This approach appears to have struck a chord within our target market.
Furthermore, we are now seeing the demand for our approach spreading from high
net worth clients to a much wider audience.
Market changes
Whilst our market continues to be fuelled by increasing client demand for the
greater control and flexibility afforded by SSASs and SIPPs, I believe there are
two other major issues that could substantially increase the market's demand for
SIPPs and, more importantly, the approach we take to their provision and
administration.
Defined benefit schemes
The vast majority of funds within UK pensions are held in defined benefit or
final salary schemes. Recent industry estimates put the figure as high as £1.5
trillion. However, a recent survey by the Association of Consulting Actuaries
revealed 81% of defined benefit schemes are now closed to new members, and the
number of schemes closed to the accrual of future service entitlement has
increased to 14% (up from 10% two years ago). Defined benefit schemes are
becoming less relevant in most employers' remuneration strategies. Many are
showing funding deficits and can present enormous nuisance value to the
sponsoring employer in terms of management time, operational cost and ongoing
financial liability.
However, deficits are being reduced, in some cases substantially, which I
believe will create the impetus over the next five to ten years for increasing
numbers of employers to wind-up their defined benefit schemes. This would give
rise to an enormous flow of pension funds from such schemes to alternative
individual plans and we expect the SIPP market to be a prime beneficiary.
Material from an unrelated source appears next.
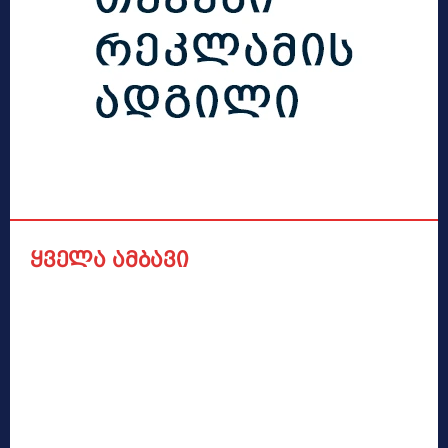
ყველა ამბავი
During the year we started to market our group scheme consultancy services to
private companies with defined benefit schemes and early feedback supports the
views expressed above.
The regulatory environment
The Financial Services Authority ('FSA') recently published its 'Review of
Retail Distribution'. This promises to be one of the most comprehensive
overhauls of consumer protection for many years, and is likely to heighten
demand for the Group's services. At the heart of the review lie two
diametrically opposed positions. On the one hand, the FSA believes standards
should be raised for independent financial advisers ('IFAs'), demanding greater
professional qualifications and a move to remuneration based on in-principle
client agreement, rather than commission inducement from the product provider.
I am pleased to report Mattioli Woods has operated this way since its formation.
At the other end of the spectrum, the FSA is proposing that large institutions
should be allowed to sell financial products with a reduced duty of care. The
FSA acknowledges in its review this could lead to poor selling, but concludes
that for the general public to be badly sold some product is better than them
being sold none at all. I expect the likely outcome of this to be increased
demand for trouble-shooting and specialist advisory services such as our own.
Outlook
I believe self-invested pensions represent the most efficient vehicle for the
development of a pension strategy for almost anyone who is serious about
retirement planning, providing control, investment flexibility and cost
effectiveness. In my view, the demise of the defined benefit scheme combined
with the opportunity presented by SIPPs suggests industry estimates of the
future demand for SIPPs are likely to be considerably understated. I look
forward to the future with enthusiasm.
Bob Woods
Chairman
3 September 2007
Chief Executive's Review
Introduction
Having established the business with Bob Woods as a partnership in 1991, I am
proud we have been able to continue our track record of expansion and growth,
whilst staying true to our core values of strong business ethics and excellent
client service.
We continue to invest in new systems that will enable us to advise our clients
more efficiently and effectively, and have embraced the fundamental changes to
the pensions market that were introduced on 5 April 2006 ('A-Day'). This has
enabled us to access additional opportunities for our existing clients and to
attract new clients who have benefited from changes under the new regime.
Nature, objectives and strategies
The Group's turnover is derived from three key revenue streams: time-based fees,
investment planning and property syndicates.
Time-based fees
Mattioli Woods' core business is pension consultancy, involving the provision
and administration of SIPPs and SSASs. Our client base for SIPP and SSAS
services primarily comprises owner-managers, senior executives and professional
persons. However, we also provide group scheme consultancy and personal
financial planning as complementary services to our core business.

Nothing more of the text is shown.